All lines in the listing below from the one containing "Резьбонарезные станки для арматуры" through the last should be written out exactly, and only those.

● SOURCE DATA:
◆ ◆ ◆

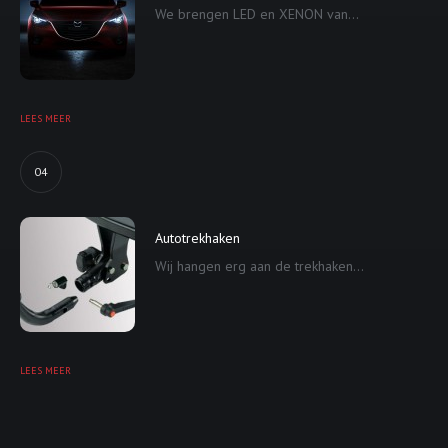
We brengen LED en XENON van...
LEES MEER
04
Autotrekhaken
Wij hangen erg aan de trekhaken...
LEES MEER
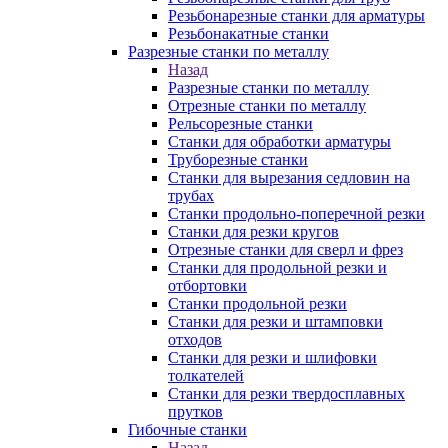
Резьбонарезные станки для арматуры
Резьбонакатные станки
Разрезные станки по металлу
Назад
Разрезные станки по металлу
Отрезные станки по металлу
Рельсорезные станки
Станки для обработки арматуры
Труборезные станки
Станки для вырезания седловин на
трубаx
Станки продольно-поперечной резки
Станки для резки кругов
Отрезные станки для сверл и фрез
Станки для продольной резки и
отбортовки
Станки продольной резки
Станки для резки и штамповки
отходов
Станки для резки и шлифовки
толкателей
Станки для резки твердосплавных
прутков
Гибочные станки
Назад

◆ ◆ ◆

● RESPONSE FOR THIS EXERCISE:
Резьбонарезные станки для арматуры
Резьбонакатные станки
Разрезные станки по металлу
Назад
Разрезные станки по металлу
Отрезные станки по металлу
Рельсорезные станки
Станки для обработки арматуры
Труборезные станки
Станки для вырезания седловин на
трубаx
Станки продольно-поперечной резки
Станки для резки кругов
Отрезные станки для сверл и фрез
Станки для продольной резки и
отбортовки
Станки продольной резки
Станки для резки и штамповки
отходов
Станки для резки и шлифовки
толкателей
Станки для резки твердосплавных
прутков
Гибочные станки
Назад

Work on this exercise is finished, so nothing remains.